Y luego... todo pasó. Volví en mí. Míster Frene, el menor, levantaba la cabeza de su hermano del prado donde había caído, junto a la mesa del té. En realidad no se había movido de allí. Y Jamie, según supe después, había estado todo el rato durmiendo arriba, en su cama, rendido por el llanto y la inexplicable alarma. Gladys vino corriendo con agua fría, esponja, toalla y también brandy..., en fin, multitud de cosas.

—Madre, ha sido el calor, ¿verdad? —Oí el murmullo de la niña; pero no la respuesta de la madre. A juzgar por su cara, habría dicho que, por su parte, mistress Frene estaba al borde del colapso. Luego vino el mayordomo, y entre todos levantaron al caído y le llevaron al interior de la casa. El tío Frank se recobró aun antes de que llegara el médico.

Pero lo que me extrañó mayormente fue la profunda convicción que tenía de que todos los demás habían visto lo mismo que vi yo, solo que ninguno dijo ni media palabra del suceso; ni la ha dicho nadie hasta el día de hoy. Y esto acaso fuera lo más horrendo de todo.

Desde aquel día hasta el de hoy, apenas oí nombrar jamás a míster Frene, el mayor. Pareció como si, súbitamente, hubiera desaparecido de este mundo. Los periódicos no le mencionaban. Por lo visto, sus actividades cesaron por completo. Sea como fuere, la vida que llevó luego se distinguió por su inanidad. Realmente, nunca hizo nada digno de la mención pública. Aunque también puede ser que, habiendo dejado de estar a las órdenes de mistress Frene, no tuviera yo ocasión alguna de enterarme de nada.

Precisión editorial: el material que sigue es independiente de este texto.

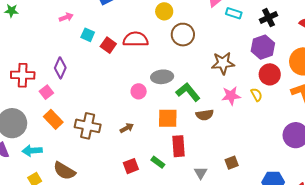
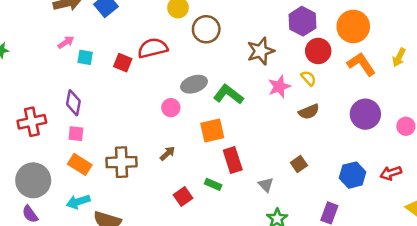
cyan square: (88, 35) -> (85, 57), moved
pink square: (46, 92) -> (76, 134), moved, turned -32
brown semicircle: (205, 115) -> (309, 112), moved
cyan arrow: (32, 151) -> (78, 202), moved

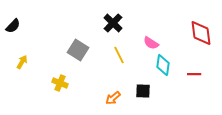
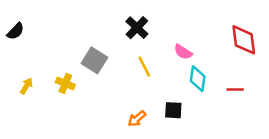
yellow arrow: (22, 62) -> (26, 86), moved
yellow cross: (60, 83) -> (65, 83), moved

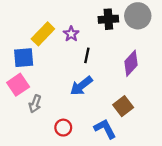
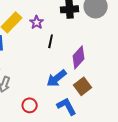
purple diamond: (131, 63) -> (79, 57), moved
blue arrow: (81, 86) -> (57, 78), moved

Sin embargo, la vida ulterior de aquel trozo estéril de jardín siguió un rumbo completamente distinto. Que yo sepa, los jardineros no procedieron a ninguna enmienda de su suelo, ni se abrió ningún desagüe, ni se trajo tierra nueva; pero ya antes de que me marchase yo, al verano siguiente, había cambiado. Permanecía inculto; pero poblado de grandes y lozanas hierbas y enredaderas, fuertes, bien alimentadas, reventando literalmente de vida.